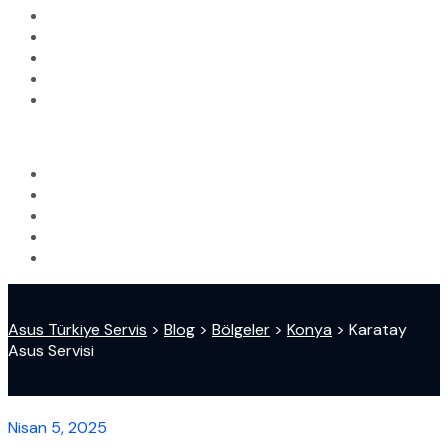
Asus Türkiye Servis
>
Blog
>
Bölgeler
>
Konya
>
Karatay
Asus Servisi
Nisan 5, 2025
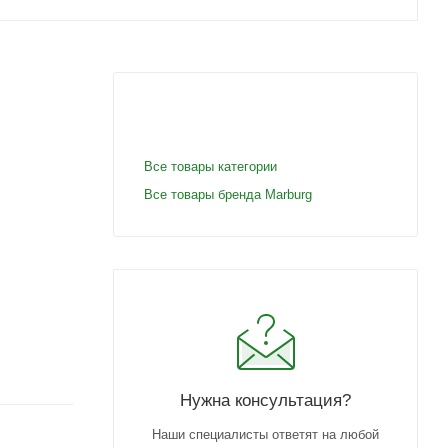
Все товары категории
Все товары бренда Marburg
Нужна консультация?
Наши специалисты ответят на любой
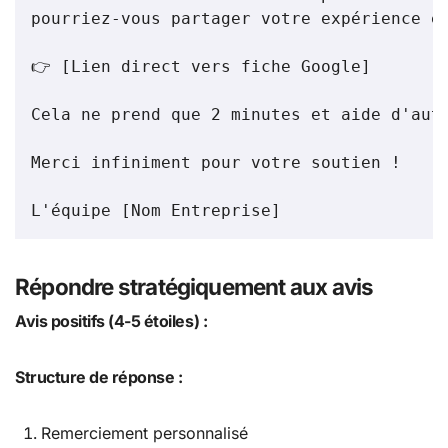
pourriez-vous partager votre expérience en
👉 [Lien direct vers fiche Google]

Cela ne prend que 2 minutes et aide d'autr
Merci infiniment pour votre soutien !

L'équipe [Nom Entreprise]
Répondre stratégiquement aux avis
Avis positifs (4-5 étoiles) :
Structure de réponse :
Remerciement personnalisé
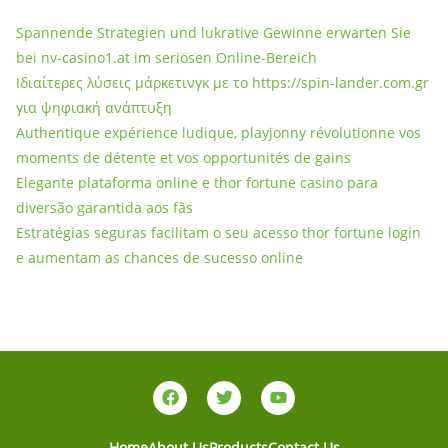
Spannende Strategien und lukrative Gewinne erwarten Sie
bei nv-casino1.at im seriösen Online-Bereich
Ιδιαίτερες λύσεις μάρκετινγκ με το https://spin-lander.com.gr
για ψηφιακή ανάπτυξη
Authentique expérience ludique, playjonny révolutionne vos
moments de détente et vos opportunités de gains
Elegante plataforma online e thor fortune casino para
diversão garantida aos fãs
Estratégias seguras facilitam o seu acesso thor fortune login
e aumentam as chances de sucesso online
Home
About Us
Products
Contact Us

━━━━━━━━━━━━━━━━━━━━━━━━━━━━━━

■ The problem
Each line above that includes "expérience" should be shown.

■ Written reply
pourriez-vous partager votre expérience en
Authentique expérience ludique, playjonny révolutionne vos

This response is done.